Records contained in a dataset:
● ● ● ● ● ● ●
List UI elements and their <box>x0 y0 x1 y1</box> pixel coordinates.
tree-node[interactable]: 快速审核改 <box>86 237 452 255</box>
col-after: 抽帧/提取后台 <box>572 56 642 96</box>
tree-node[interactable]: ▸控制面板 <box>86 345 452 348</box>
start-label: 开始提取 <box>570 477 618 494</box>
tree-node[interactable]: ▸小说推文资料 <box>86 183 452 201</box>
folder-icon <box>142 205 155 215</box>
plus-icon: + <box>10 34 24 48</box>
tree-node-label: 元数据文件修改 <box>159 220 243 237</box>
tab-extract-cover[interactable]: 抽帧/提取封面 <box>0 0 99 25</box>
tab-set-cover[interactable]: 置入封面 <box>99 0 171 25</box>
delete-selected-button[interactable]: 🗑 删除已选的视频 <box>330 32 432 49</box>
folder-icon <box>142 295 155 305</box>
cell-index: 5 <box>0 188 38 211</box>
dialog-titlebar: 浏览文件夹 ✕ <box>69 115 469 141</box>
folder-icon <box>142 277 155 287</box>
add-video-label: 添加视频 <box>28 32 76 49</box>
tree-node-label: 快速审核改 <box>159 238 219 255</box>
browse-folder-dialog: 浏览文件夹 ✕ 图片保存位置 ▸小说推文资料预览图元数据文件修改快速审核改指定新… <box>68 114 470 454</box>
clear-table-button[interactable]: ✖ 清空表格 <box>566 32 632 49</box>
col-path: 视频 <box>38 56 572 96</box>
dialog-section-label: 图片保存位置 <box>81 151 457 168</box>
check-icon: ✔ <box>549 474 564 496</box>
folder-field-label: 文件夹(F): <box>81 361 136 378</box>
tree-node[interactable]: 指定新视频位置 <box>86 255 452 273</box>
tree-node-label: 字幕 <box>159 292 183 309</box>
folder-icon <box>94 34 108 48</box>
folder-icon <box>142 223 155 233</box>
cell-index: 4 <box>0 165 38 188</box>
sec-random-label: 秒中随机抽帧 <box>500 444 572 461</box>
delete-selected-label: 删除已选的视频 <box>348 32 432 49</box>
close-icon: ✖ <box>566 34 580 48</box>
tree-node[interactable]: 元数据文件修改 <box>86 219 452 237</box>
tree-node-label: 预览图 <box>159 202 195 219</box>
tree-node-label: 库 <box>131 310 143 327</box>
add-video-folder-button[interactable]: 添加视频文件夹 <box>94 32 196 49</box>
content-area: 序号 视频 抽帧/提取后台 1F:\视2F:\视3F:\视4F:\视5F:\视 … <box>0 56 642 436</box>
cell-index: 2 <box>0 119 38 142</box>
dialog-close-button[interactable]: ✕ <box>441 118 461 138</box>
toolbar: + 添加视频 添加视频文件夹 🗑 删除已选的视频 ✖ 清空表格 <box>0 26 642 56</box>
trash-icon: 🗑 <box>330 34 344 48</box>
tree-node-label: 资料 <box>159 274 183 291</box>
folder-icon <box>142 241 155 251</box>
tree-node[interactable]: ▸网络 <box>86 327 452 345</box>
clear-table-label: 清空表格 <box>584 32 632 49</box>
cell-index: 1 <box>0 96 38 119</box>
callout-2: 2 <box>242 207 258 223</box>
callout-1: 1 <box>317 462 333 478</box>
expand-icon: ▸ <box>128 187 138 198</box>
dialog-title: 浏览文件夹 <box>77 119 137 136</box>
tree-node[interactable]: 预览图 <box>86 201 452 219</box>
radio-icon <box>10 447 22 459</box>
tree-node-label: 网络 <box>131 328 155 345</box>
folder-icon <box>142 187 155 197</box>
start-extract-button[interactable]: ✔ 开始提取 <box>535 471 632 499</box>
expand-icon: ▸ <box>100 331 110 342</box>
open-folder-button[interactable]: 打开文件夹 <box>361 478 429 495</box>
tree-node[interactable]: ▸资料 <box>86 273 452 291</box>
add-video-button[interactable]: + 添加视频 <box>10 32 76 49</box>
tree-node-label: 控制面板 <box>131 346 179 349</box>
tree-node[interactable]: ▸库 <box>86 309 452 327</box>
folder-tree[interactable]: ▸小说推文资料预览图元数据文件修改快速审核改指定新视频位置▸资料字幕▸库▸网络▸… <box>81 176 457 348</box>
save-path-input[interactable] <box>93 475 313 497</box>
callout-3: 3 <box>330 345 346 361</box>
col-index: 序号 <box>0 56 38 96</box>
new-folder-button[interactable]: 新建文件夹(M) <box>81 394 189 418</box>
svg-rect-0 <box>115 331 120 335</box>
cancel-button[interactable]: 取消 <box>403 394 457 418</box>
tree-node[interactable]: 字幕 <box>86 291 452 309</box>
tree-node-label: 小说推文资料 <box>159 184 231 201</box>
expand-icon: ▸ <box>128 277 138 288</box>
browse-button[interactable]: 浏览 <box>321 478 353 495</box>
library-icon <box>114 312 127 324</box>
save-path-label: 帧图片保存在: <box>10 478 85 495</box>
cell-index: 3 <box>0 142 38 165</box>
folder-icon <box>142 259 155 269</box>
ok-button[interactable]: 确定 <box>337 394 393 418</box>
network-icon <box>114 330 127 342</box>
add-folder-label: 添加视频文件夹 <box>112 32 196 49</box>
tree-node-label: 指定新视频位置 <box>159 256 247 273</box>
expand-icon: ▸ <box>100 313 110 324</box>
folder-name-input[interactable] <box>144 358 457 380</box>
● ● ● ● ● ● ●
_What this task involves:_ In the records, which lines mention the word "close"? Copy those lines.

_Response below:_
close-icon: ✖ <box>566 34 580 48</box>
dialog-close-button[interactable]: ✕ <box>441 118 461 138</box>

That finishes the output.